Mayaan Licht en Achille. Photo © Falk von Traubenberg |
La plus exceptionnelle révélation d'une soirée qui en comporta beaucoup fut l'Achille de Mayaan Licht, un sopraniste israélien qui s'est spécialisé dans le répertoire virtuose baroque. Achille est le spiritus movens de l'opéra, celui qui par son amour et par sa force de persuasion dans l'affirmation de la bonté des dieux parvient à changer le cours des événements, à retourner la situation apparemment insoluble dans laquelle est englué Agamemnon, pris au piège du devin Calcante soutenu par Menelaos et Ulisse. Par sa colère amoureuse, l'Achille du livret de Paolo Antonio Rolli rappelle celui de l'Iphigénie de Racine. Mayaan Licht touche à la perfection dans son incarnation passionnée du héros amoureux de la fille d'Agamemnon : sa maîtrise dans l'expression de la palette émotionnelle se marie à une grande profondeur narrative dans la manière de donner vie au récit. Sa voix avec des aigus pointus et tranchants a de l'éclat et de la puissance et cette vaillance qui convient aux personnages héroïques des opéras baroques. Dès la troisième scène du premier acte, il plonge le public dans un ravissement ébahi à l'écoute du « Nel gia bramoso petto », notamment dans la séquence qui comporte un enchaînement de trilles qui exprime le languissement. C'est ici le cas de le dire, Mayaan Licht donne le la dans la séquence « quest'alma ov'ei non è, langue d'affanno ». Et cet émerveillement silencieux du public va se répéter lors de chaque aria jusqu'au fameux air du troisième acte « Le limpid'onde » que le sopraniste chante avec un raffinement gracieux. On reste suspendu à ses longues tenues de notes, au flûté de sa voix mélodieuse. Sa virtuosité se marie avec la sincérité de son jeu d'acteur, avec une musicalité et une justesse sans aucune fioriture superflue : la beauté lyrique du phrasé, la perfection de la diction, une maîtrise de la langue qui touche à une italianité impeccable, tout est remarquable et arrache des bravi sonores. Avec Mayaan Licht, l'Achille aux pieds légers d'Homère s'est transformé en un Achille à la voix ailée avec des envols stratosphériques.

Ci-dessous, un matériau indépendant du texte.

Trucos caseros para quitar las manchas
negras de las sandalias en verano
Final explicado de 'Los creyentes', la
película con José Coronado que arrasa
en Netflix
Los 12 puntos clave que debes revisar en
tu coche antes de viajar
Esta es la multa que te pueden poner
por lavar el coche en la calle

Depuis la fondation des Talens lyriques en 1991 Christophe Rousset et son orchestre se passionnent pour la redécouverte du patrimoine musical européen. Ils ont contribué à remettre en honneur les compositions napolitaines, et notamment l'oeuvre de Nicolò Porpora dont ils ont largement contribué à la redécouverte. On se souviendra que lors de la réalisation de la bande son du film Farinelli de Gérard Corbiau (1994), ils avaient proposé un air du Polifemo de Porpora, « Alto Giove ». Cette année, Christophe Rousset et Les Talens lyriques ont été invités comme Orchestre en résidence du Festival baroque de Bayreuth, un choix on ne peut plus heureux Dans Ifigenia in Aulide, l'orchestre et son chef apportent leur expertise pour exprimer le lyrisme de l'oeuvre, et, toujours attentifs aux chanteurs, accompagnent et soutiennent les lignes et la virtuosité du chant. Ils réalisent un travail aussi passionné que précis salué avec enthousiasme par un public aux anges.
L'intelligence d'une mise en scène qui éclaire notre actualité à la lumière des gestes antiques, la beauté des décors, des costumes et des éclairages, une distribution choisie avec pas moins de trois contre-ténors exceptionnels, un orchestre des plus talentueux qui porte bien son nom, le cadre somptueux de l'Opéra de la Margrave, tout a contribué à rendre mémorable la soirée d'ouverture du Festival baroque de Bayreuth, que le public a saluée d'une standing ovation.